大麻は山梨県の重要な農産物です

1945年に大東亜戦争は終戦となり、ポツダム宣言を受諾しましたが、このあとの、大麻に関する法的な変化と、山梨県との関係について触れてみたいと思います。

年表

1945.10.12 日本における痲薬の生産並びに記録の統制に関する件(覚書)

1945.11.24 痲薬原料植物ノ栽培、痲薬ノ製造、輸入及び輸出等禁止ニ関スル件

→ すべての栽培を全面禁止 → 大麻農家は猛反対する → 日本の行政当局の交渉

1947.2.10 繊維を採取する目的による大麻の栽培に関する件(覚書)

1947.4.23 大麻取締規則(厚生・農林省令第1号、厚生・農林省告示第1号)

→ 栽培は免許制(面積制限:5000ha、地域指定:12県)

1948.7.10 痲薬取締法、大麻取締法

1948.7.22 大麻取締法施行規則(厚生・農林省令第1号)

1948.8.2 指定農林物資検査法、同法施行規則(農林省令第64号)

→ 食糧事務所管轄品に大麻が指定 → 地域指定:17県

1948.10.3 同法(農林省告示308号)

→  特等、一等、二等、三等、等外の等級資格が定められる

1950.5.11 農林物資の規格化及び品質表示の適正化に関する法律(JAS法)

1951.4.10 農産物検査法 → 対象30品目に「あさ」が収載

 

1948.7.10に【大麻取締法】が制定されましたが、この直後の8.2に【指定農林物資検査法】が制定されました

この法律の目的、定義、規格では次のように規定しています。

法律の目的

第一条 この法律は、重要な農林畜産物の取引の迅速及び安全を期すため、適正且つ公平な検査を行い、あわせて当該物質の品質の改善を図ることを目的とする。

定義

第二条 この法律において、「指定農林物資」とは、国内において生産された重要な農産物、林産物、畜産物及び水産物並びにこれらを原材料として製造(加工を含む。
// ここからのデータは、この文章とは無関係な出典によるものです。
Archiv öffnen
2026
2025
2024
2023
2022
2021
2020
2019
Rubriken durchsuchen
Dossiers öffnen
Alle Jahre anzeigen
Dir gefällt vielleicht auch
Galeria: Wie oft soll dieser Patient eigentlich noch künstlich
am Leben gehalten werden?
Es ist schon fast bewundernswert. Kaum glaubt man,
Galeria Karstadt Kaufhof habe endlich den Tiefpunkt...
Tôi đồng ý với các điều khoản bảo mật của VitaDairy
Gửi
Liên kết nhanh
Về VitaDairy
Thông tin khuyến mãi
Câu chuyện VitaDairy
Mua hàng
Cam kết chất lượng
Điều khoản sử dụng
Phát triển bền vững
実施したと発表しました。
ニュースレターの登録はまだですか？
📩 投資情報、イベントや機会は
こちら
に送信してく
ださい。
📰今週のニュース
以下同じ。)された物質であって別表第一及び第二に掲げるものをいう。

指定農林物資の規格

第三条 農林大臣は、指定農林物資の合格又は不合格を判定し、且つ品質を識別するため、規格審議会の議を経て、各種類ごとに規格及びその施行期日を定め、その期日の少なくとも三十日前までにこれを公示しなければならない。

つまり、日本農林規格(JAS)法の前身に当たる法律で、日本の重要な農林畜産物を決めたものであるのです。
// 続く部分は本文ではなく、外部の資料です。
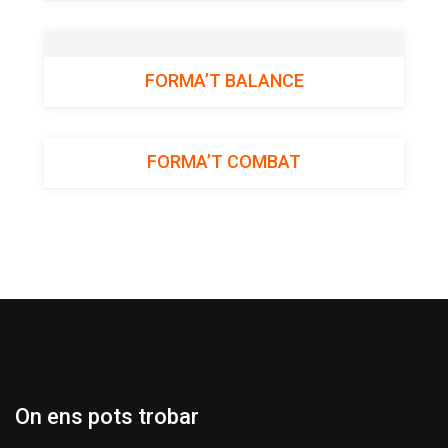
FORMA’T BALANCE
FORMA’T COMBAT
On ens pots trobar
この法律の別表第一に「大麻」が入っており、農林省の組織である全国各地の食糧事務所が管轄する農作物でした。

農林省令第64号

別表 第一

食糧事務所

なたね、わら工品、いぐさ製品、大麻、ちょ麻、亜麻、マオラン麻、除虫菊、みつまた、こうぞ

 

同じ8.2に制定された施行規則「指定農林物資検査法施行規則農林省令第64号」には、指定大麻栽培県を17県定めましたが、この17県のうち、先に4.23の官報に掲載された県(A)と、8.2の施行規則で追加された県(B)があります

大麻草栽培区域を次のように定めるとした

(A)1947.4.23「規則第5条の規定」に書かれた対象県(12県)

青森県、岩手県、福島県、栃木県、群馬県、新潟県、長野県、島根県、広島県、熊本県、大分県、宮崎県

 

(B)8.2の施行規則で追加された県(5県)

山梨県、石川県、福井県、兵庫県、佐賀県

山梨県は、ギリギリ大麻栽培区域として滑り込ませた感がありますので、当時の県の職員が山梨の大麻を絶やさぬよう努力してくれたものと思われます。

しかしながら、現在の山梨県の大麻栽培免許申請の相談に対する返答は、

「山梨県としては、戦後完全に途絶えた文化なので再興はできません」

という、信じられない内容でした。

 

しかしですね・・・

戦後の山梨県での栽培実積はあるのです。

都道府県別

ウソをついてまで申請を諦めさせようとするのは、公務員の仕事としてどうなんでしょう?